One example being the part where the two detectives, Kranz (Andreas Leupold) and Voller (Peter Blankenstein), show up at Dr. Heiter’s place. Now, I understand Heiter was able to deflect their sudden questions when he drops the dish towel and it has a syringe inside. I just don’t think it was sensible. I mean, the police were already suspicious obviously, they were at his house. Why would he be creeping around with a  dish towel hiding his syringe? If he were diabetic, he’d have no problem whipping out the insulin and shooting up; most diabetics don’t take issue with that, especially if they’re in their own home. I feel like Six grasped at straws here and it was just a cop-out. He could’ve found a better way to go about that piece of the plot, and he went the lazy route. That was one moment I felt came off badly and it affected the rest of the plot. They do show up again, the detectives, I just don’t believe any detective in their right mind would have left that place considering the situation. Alas, such is the case. Doesn’t blow the movie, but it doesn’t help an already mediocre script.
TheHumanCentipedeI think that I can easily say The Human Centipede: First Sequence is actually a 3.5 out of 5 star horror film.

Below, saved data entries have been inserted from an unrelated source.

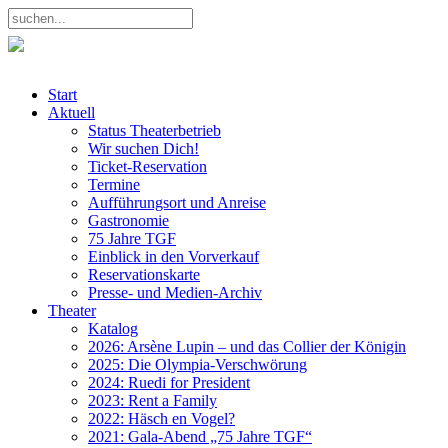
Start
Aktuell
Status Theaterbetrieb
Wir suchen Dich!
Ticket-Reservation
Termine
Aufführungsort und Anreise
Gastronomie
75 Jahre TGF
Einblick in den Vorverkauf
Reservationskarte
Presse- und Medien-Archiv
Theater
Katalog
2026: Arsène Lupin – und das Collier der Königin
2025: Die Olympia-Verschwörung
2024: Ruedi for President
2023: Rent a Family
2022: Häsch en Vogel?
2021: Gala-Abend „75 Jahre TGF“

Plenty will disagree and try to pass it off as “torture porn”, shock horror, whatever. But it is not just a film relegated to the realm of gore for the sake of shock value, or anything near that. Because while there is definitely a good deal of gross imagery, a bit of blood, there are so many other, lesser horrors out there which go far beyond what Tom Six did here in terms of visuals. He could’ve easily made this into a Dead Alive-level gorefest, but instead there is at least some restraint on his part; not in premise, in execution.
What impresses me most is the horror itself, the blood and the effects. The Human Centipede itself is a good show of make-up effects. The close-up shots (like the one above) on the three links of the Centipede are something else; really disturbing and gruesome. Yet, as I said, there’s nothing that goes far beyond what other horrors are doing. It’s merely the fact of the premise: people are totally repulsed by it.

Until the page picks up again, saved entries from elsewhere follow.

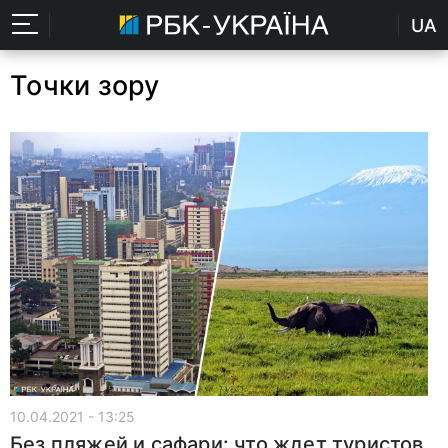
UA
Точки зору
10.04.2021 - 13:25
Без пляжей и сафари: что ждет туристов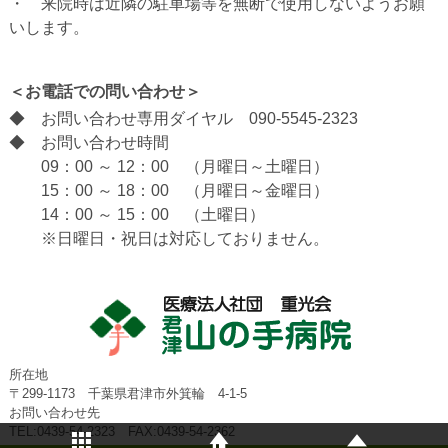
・ 来院時は近隣の駐車場等を無断で使用しないようお願
いします。
＜お電話での問い合わせ＞
◆ お問い合わせ専用ダイヤル 090-5545-2323
◆ お問い合わせ時間
09：00 ～ 12：00 （月曜日～土曜日）
15：00 ～ 18：00 （月曜日～金曜日）
14：00 ～ 15：00 （土曜日）
※日曜日・祝日は対応しておりません。
所在地
〒299-1173 千葉県君津市外箕輪 4-1-5
お問い合わせ先
TEL:0439-54-2323 FAX:0439-54-2362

Give it a go if you haven’t, and maybe you’ll see it how I do, or maybe you will be far too disgusted by it to even care about having an opinion. Either way, I think Six hits the mark. Though I’m not a fan of the sequel, I’m watching these all back-to-back right now, and I’ve yet to see the third – so, onward and upward!

P.S the last shots of this movie are beyond terrifying to me and they really put the nail in the coffin; great disturbing stuff.